*** Opening of Input ***
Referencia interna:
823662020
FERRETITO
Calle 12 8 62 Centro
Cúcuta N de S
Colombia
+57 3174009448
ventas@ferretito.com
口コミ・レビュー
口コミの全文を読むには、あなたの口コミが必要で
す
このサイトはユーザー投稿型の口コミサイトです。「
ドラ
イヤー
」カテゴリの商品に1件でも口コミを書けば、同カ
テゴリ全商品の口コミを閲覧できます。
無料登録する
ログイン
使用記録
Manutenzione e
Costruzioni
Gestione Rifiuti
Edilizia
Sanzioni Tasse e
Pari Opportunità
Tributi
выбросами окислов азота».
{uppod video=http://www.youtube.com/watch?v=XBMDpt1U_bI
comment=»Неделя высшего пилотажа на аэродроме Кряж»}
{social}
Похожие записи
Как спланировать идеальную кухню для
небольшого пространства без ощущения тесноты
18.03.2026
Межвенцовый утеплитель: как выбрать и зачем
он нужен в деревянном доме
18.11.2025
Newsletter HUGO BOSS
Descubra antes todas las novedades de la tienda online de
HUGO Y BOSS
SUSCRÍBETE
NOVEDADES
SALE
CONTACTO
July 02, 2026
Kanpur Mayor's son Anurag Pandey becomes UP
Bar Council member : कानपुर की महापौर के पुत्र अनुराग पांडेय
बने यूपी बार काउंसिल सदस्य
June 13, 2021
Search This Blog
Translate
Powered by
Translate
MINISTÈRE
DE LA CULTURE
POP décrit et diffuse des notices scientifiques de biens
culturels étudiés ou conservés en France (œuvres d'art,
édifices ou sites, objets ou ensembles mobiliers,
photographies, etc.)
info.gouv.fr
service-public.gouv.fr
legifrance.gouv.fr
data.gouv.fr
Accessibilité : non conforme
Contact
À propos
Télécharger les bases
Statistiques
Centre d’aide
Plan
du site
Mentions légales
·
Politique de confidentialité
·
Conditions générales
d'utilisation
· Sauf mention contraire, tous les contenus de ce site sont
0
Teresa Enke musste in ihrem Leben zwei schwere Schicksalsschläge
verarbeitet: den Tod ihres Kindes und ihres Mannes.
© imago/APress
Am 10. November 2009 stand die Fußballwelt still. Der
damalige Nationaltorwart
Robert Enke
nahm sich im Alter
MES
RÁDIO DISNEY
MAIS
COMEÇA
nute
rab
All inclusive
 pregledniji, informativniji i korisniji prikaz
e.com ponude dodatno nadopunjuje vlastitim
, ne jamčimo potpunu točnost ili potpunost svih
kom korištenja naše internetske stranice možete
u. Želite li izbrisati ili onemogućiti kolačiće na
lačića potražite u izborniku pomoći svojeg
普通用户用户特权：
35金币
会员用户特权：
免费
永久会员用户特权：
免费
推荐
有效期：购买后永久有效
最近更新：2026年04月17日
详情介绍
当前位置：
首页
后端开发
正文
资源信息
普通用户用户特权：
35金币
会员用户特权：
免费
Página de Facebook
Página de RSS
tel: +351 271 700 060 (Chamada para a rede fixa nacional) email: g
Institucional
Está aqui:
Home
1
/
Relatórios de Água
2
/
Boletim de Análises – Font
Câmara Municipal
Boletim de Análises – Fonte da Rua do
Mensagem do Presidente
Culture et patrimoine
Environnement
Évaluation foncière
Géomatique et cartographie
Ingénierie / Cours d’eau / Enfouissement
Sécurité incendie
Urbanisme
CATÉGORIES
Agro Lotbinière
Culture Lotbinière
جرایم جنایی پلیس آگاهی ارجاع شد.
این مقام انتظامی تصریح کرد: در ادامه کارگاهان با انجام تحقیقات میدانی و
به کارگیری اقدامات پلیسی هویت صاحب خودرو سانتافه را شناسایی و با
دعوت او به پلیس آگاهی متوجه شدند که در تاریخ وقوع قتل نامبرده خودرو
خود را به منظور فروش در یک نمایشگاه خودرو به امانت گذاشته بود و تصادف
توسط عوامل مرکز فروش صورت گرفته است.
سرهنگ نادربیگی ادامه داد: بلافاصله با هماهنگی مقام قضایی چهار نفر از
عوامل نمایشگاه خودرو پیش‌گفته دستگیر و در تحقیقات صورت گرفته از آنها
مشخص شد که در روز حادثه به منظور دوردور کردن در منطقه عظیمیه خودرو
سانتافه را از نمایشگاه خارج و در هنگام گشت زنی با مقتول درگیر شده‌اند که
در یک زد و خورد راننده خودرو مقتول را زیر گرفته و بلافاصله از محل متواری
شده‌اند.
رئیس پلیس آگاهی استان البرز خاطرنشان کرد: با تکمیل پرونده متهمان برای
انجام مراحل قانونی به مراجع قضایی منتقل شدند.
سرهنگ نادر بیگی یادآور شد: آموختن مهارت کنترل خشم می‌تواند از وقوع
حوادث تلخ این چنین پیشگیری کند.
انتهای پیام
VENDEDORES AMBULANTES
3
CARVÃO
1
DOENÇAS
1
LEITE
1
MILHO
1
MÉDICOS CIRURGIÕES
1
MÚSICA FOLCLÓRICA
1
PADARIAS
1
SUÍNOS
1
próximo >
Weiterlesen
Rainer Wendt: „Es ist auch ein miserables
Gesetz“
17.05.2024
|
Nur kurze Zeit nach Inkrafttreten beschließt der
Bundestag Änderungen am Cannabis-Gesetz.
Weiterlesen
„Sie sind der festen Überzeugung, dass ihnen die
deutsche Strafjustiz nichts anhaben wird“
*** Close of Input ***
Find the lines above that contain the string "آگاهی" and answer with how many there are, nothing else.

▶ _Task solution_:
3